Genus Babesia includes more than 100 species, with intraerythrocytic localization in the vertebrate host, causing mild to severe haemolytic diseases [2, 8]. Several ixodid ticks are thought to be involved in their transmission, although vector competence has not been confirmed in all cases [9]. Feline babesiosis is a relatively newly recognized clinical entity, with most available studies originating from South Africa [10]. Non-specific clinical signs such as anaemia, lethargy, and anorexia are described, whereas icterus and fever are inconsistently found [11]. While several Babesia spp. have been documented in domestic cats, the species most commonly associated with clinical cases is Babesia felis [10]. In Europe, Babesia microti [12, 13] and dog-related species such as Babesia canis [14, 15], Babesia vogeli [15, 16], and Babesia vulpes (formerly known as Theileria annae) [14, 17] have been detected in domestic cats. Nevertheless, the European cases were rarely associated with clinical manifestations. Recently, Babesia pisicii was described in European wild cats, Felis silvestris in Romania [18], but its presence in domestic cats has not been documented yet.

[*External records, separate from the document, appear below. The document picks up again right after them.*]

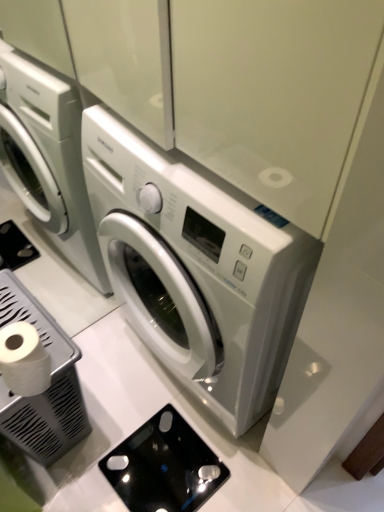 The image size is (384, 512). In order to click on free space behind black glass scale at lower center, acting as the 2th appliance starting from the left in this screenshot , I will do `click(140, 389)`. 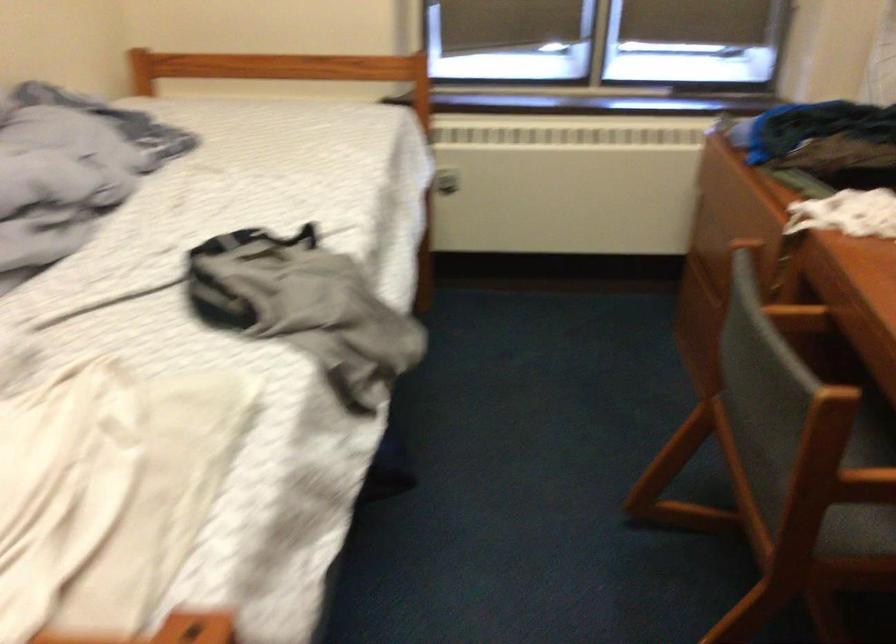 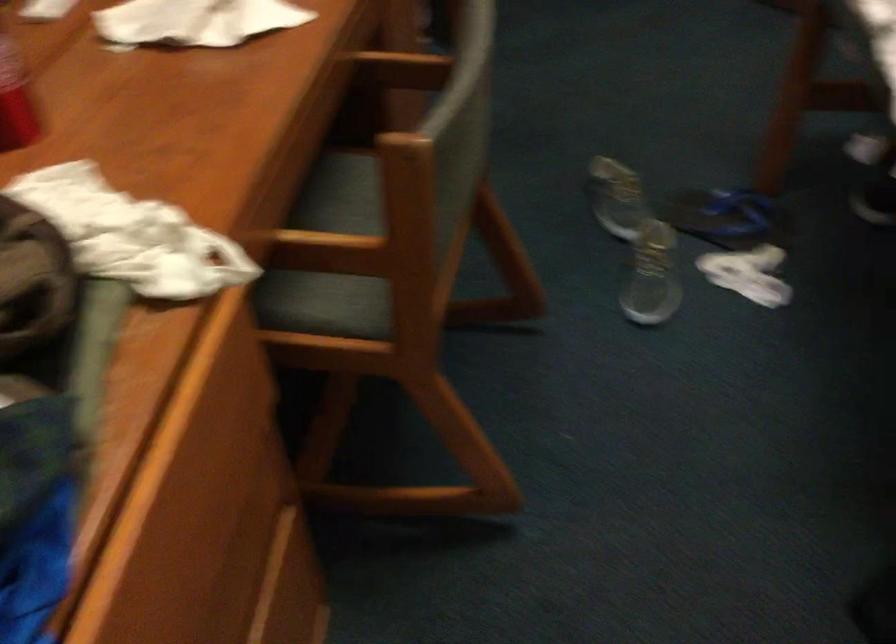 Where in the second image is the point corresponding to (x=787, y=315) from the first image?

(339, 250) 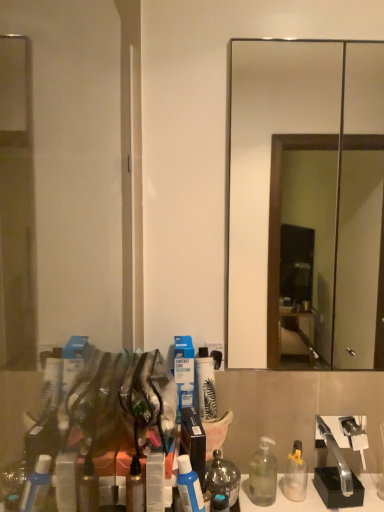 Question: Considering the positions of blue cardboard box at center, the first toiletry in the left-to-right sequence, and transparent glass door at left in the image, is blue cardboard box at center, the first toiletry in the left-to-right sequence, taller or shorter than transparent glass door at left?

Choices:
 (A) tall
 (B) short

Answer: (B)

Question: Considering the positions of point (175, 368) and point (72, 218), is point (175, 368) closer or farther from the camera than point (72, 218)?

Choices:
 (A) farther
 (B) closer

Answer: (B)

Question: Which object is the closest to the clear plastic bottle at lower right, which is the third bottle from front to back?

Choices:
 (A) smooth glass mirror at center
 (B) translucent amber bottle at center, which ranks as the 1th bottle in front-to-back order
 (C) transparent glass door at left
 (D) white matte spray can at center, which is the first toiletry from right to left
 (E) satin silver mouthwash at lower center

Answer: (E)

Question: Which object is the closest to the white matte spray can at center, which is the first toiletry from right to left?

Choices:
 (A) translucent amber bottle at center, positioned as the first bottle in left-to-right order
 (B) blue matte lotion at center, which is the 2th bottle in back-to-front order
 (C) transparent glass door at left
 (D) satin silver mouthwash at lower center
 (E) smooth glass mirror at center

Answer: (D) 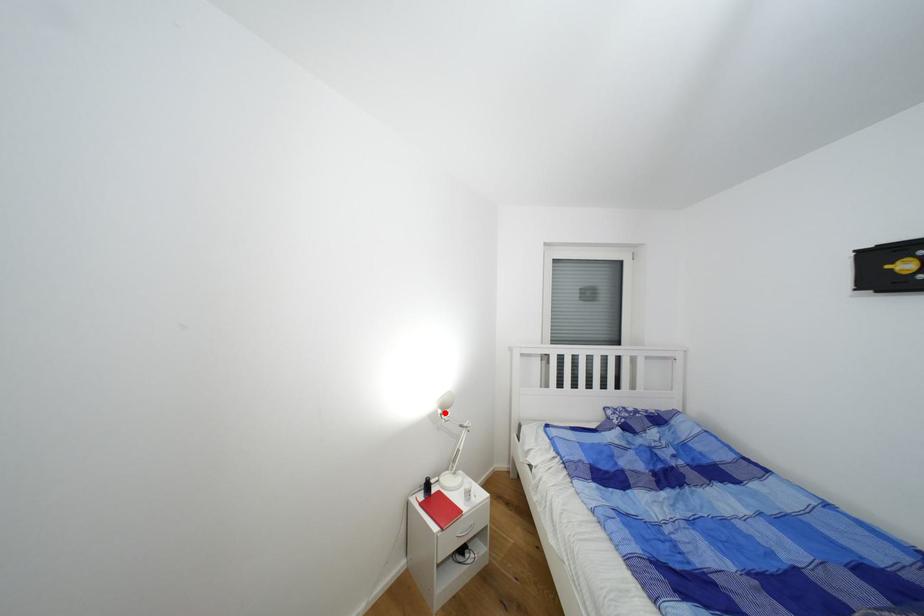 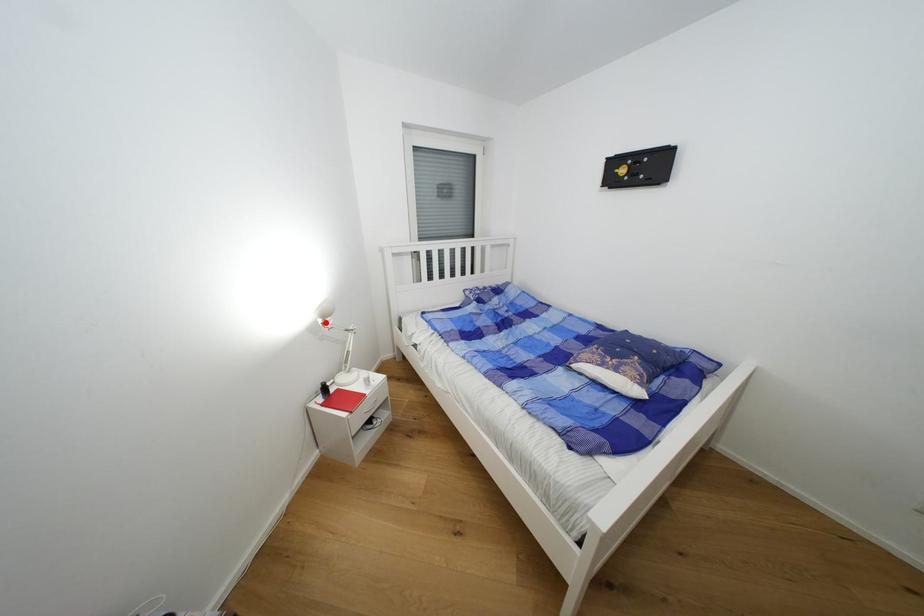 I am providing you with two images of the same scene from different viewpoints. A red point is marked on the first image and another point is marked on the second image. Is the red point in image1 aligned with the point shown in image2?

Yes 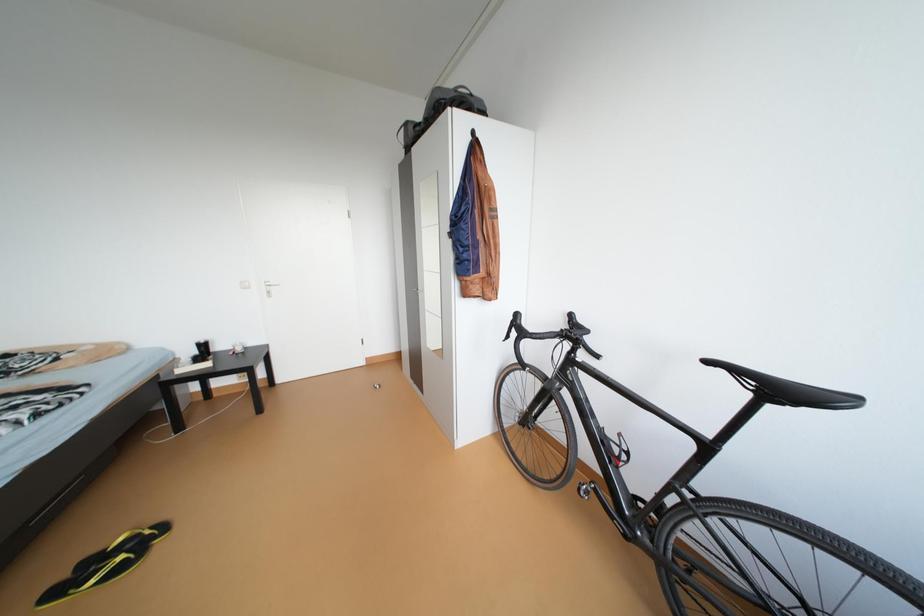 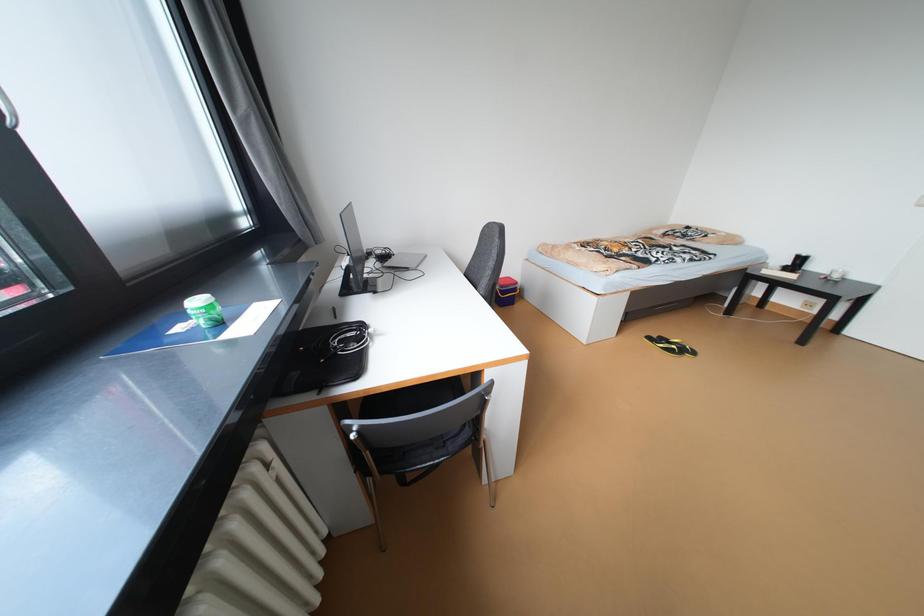 First-person continuous shooting, in which direction is the camera rotating?

The rotation direction of the camera is left-down. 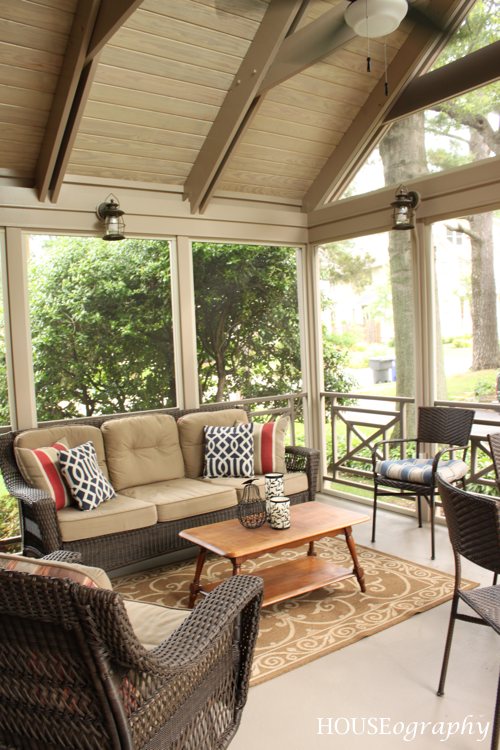 Identify the location of sofa. This screenshot has width=500, height=750. (152, 459). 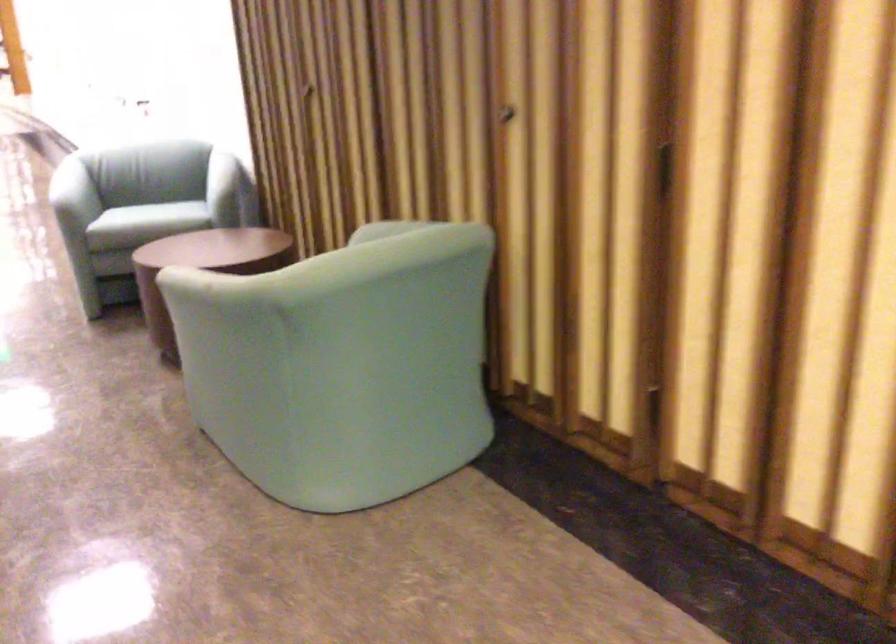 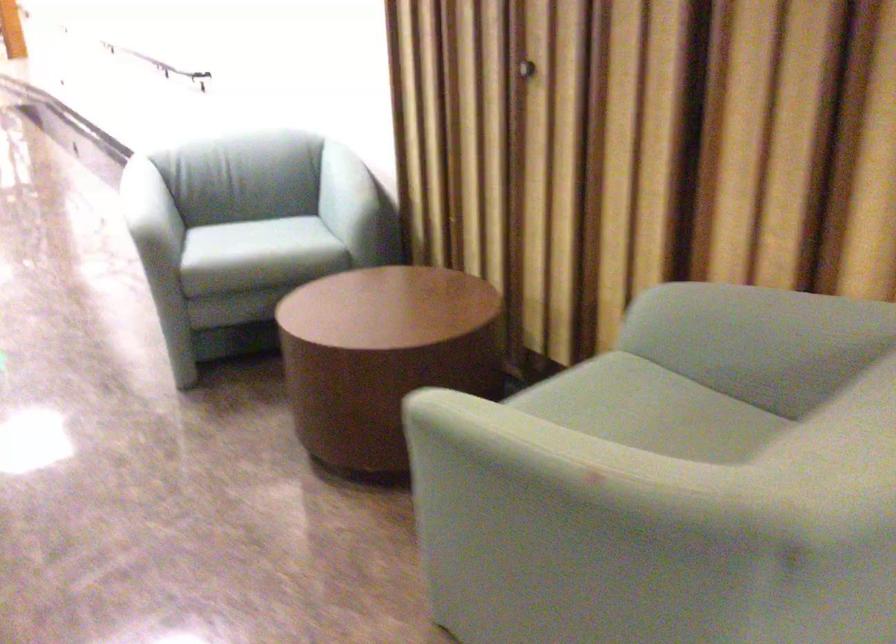 Find the pixel in the second image that matches pixel 303 79 in the first image.

(524, 70) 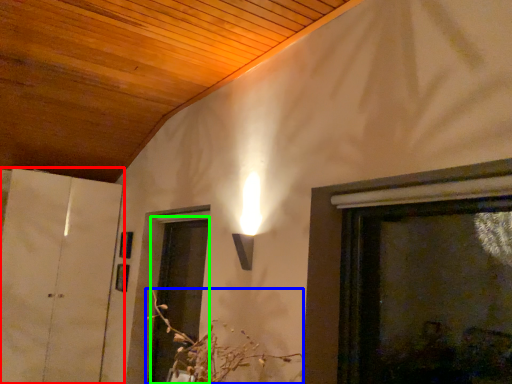 Question: Which object is positioned closest to door (highlighted by a red box)? Select from flower (highlighted by a blue box) and screen door (highlighted by a green box).

Choices:
 (A) flower
 (B) screen door

Answer: (B) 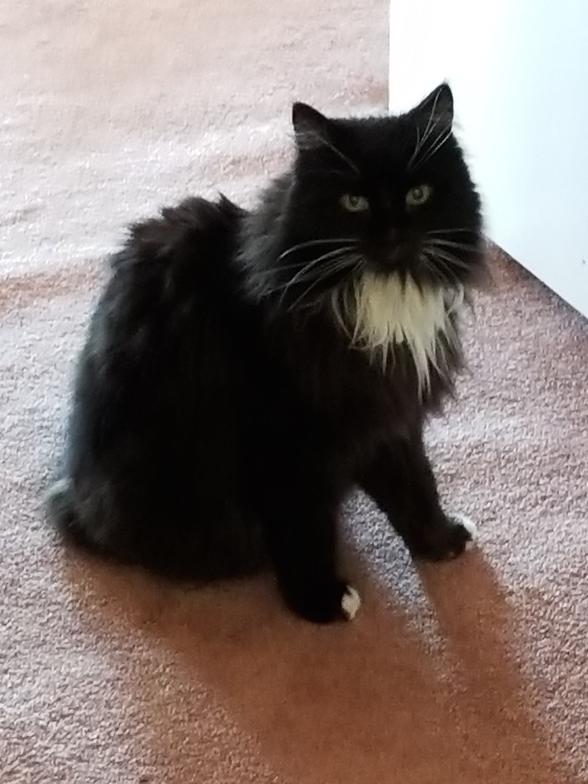 Locate an element on the screen. beige carpet is located at coordinates (540, 470). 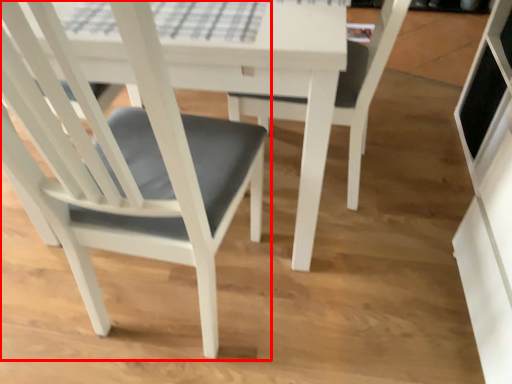 Question: Where is chair (annotated by the red box) located in relation to chair in the image?

Choices:
 (A) left
 (B) right

Answer: (A) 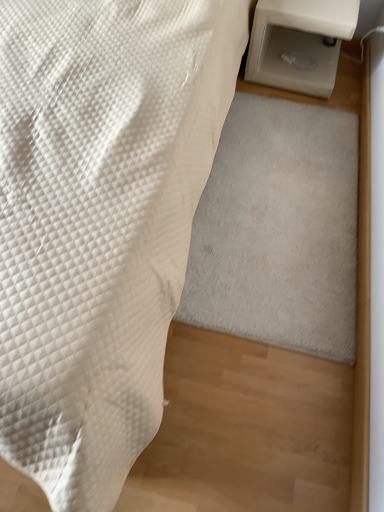 Question: Does white soft rug at lower right have a greater width compared to white plastic table at right?

Choices:
 (A) yes
 (B) no

Answer: (A)

Question: Can you confirm if white soft rug at lower right is bigger than white plastic table at right?

Choices:
 (A) yes
 (B) no

Answer: (B)

Question: Considering the relative positions of white soft rug at lower right and white plastic table at right in the image provided, is white soft rug at lower right to the left of white plastic table at right from the viewer's perspective?

Choices:
 (A) yes
 (B) no

Answer: (A)

Question: Is white soft rug at lower right facing towards white plastic table at right?

Choices:
 (A) no
 (B) yes

Answer: (A)

Question: Is white soft rug at lower right to the right of white plastic table at right from the viewer's perspective?

Choices:
 (A) yes
 (B) no

Answer: (B)

Question: Would you say white soft rug at lower right is outside white plastic table at right?

Choices:
 (A) yes
 (B) no

Answer: (A)

Question: Is white quilted fabric at lower left not near white plastic table at right?

Choices:
 (A) yes
 (B) no

Answer: (B)

Question: Is white quilted fabric at lower left wider than white plastic table at right?

Choices:
 (A) yes
 (B) no

Answer: (A)

Question: Does white quilted fabric at lower left have a greater height compared to white plastic table at right?

Choices:
 (A) yes
 (B) no

Answer: (A)

Question: Could you tell me if white quilted fabric at lower left is turned towards white plastic table at right?

Choices:
 (A) yes
 (B) no

Answer: (B)

Question: Is white quilted fabric at lower left at the right side of white plastic table at right?

Choices:
 (A) no
 (B) yes

Answer: (A)

Question: Does white quilted fabric at lower left come behind white plastic table at right?

Choices:
 (A) no
 (B) yes

Answer: (A)

Question: From a real-world perspective, is white plastic table at right below white quilted fabric at lower left?

Choices:
 (A) no
 (B) yes

Answer: (B) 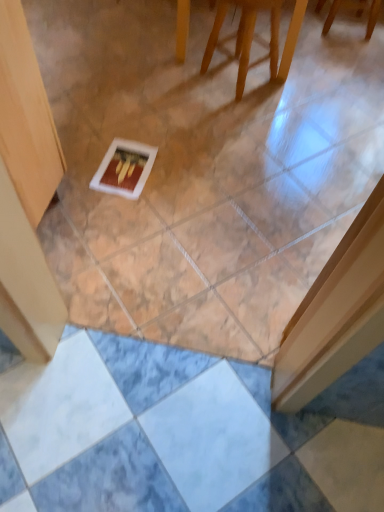 Image resolution: width=384 pixels, height=512 pixels. I want to click on free space above white matte postcard at center (from a real-world perspective), so (x=123, y=167). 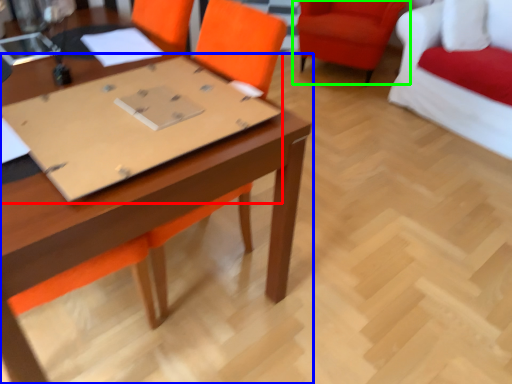 Question: Which object is the closest to the cardboard (highlighted by a red box)? Choose among these: table (highlighted by a blue box) or chair (highlighted by a green box).

Choices:
 (A) table
 (B) chair

Answer: (A) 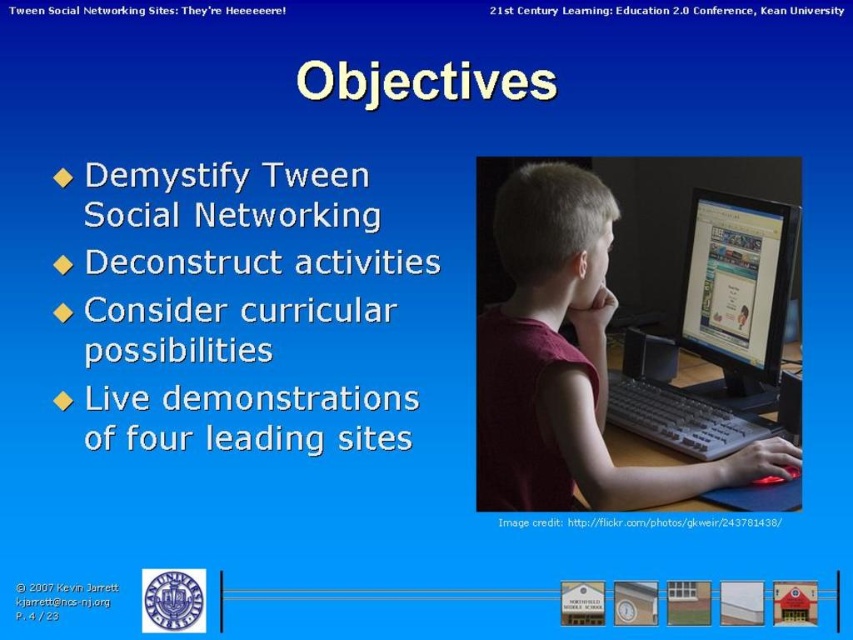 Question: Which of the following is the closest to the observer?

Choices:
 (A) matte black monitor at center
 (B) matte red shirt at center

Answer: (B)

Question: Which object is farther from the camera taking this photo?

Choices:
 (A) matte black monitor at center
 (B) matte red shirt at center

Answer: (A)

Question: Is matte red shirt at center closer to the viewer compared to matte black monitor at center?

Choices:
 (A) yes
 (B) no

Answer: (A)

Question: Does matte red shirt at center have a smaller size compared to matte black monitor at center?

Choices:
 (A) yes
 (B) no

Answer: (B)

Question: Can you confirm if matte red shirt at center is positioned below matte black monitor at center?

Hepatozoon spp. are haemogregarines with a life-cycle shared between a wide range of vertebrates as intermediate hosts and various haematophagous arthropods as definitive hosts [19]. The main transmission pathway is represented by the ingestion of the arthropod definitive host containing mature sporozoites by the intermediate host [20]. In domestic cats, Hepatozoon spp. were reported for the first time in India [21]. Since then, Hepatozoon infections have been found in domestic cats and various wild felids worldwide [22]. In Europe, Hepatozoon felis is recognized as the main agent infecting domestic and wild felines [15, 16, 23,24,25,26,27,28,29,30,31,32,33,34,35,36]. Hepatozoon canis has also been reported in domestic cats in Europe [28, 29, 37,38,39]. Recently, a novel species, Hepatozoon silvestris, was described in European wild cats from Bosnia and Herzegovina [30] and was further reported in domestic [29, 35, 40] and wild felids [31] in Europe. Feline hepatozoonosis is mostly subclinical, with no significant inflammatory response in association with the presence of meronts in muscle tissue [26, 31].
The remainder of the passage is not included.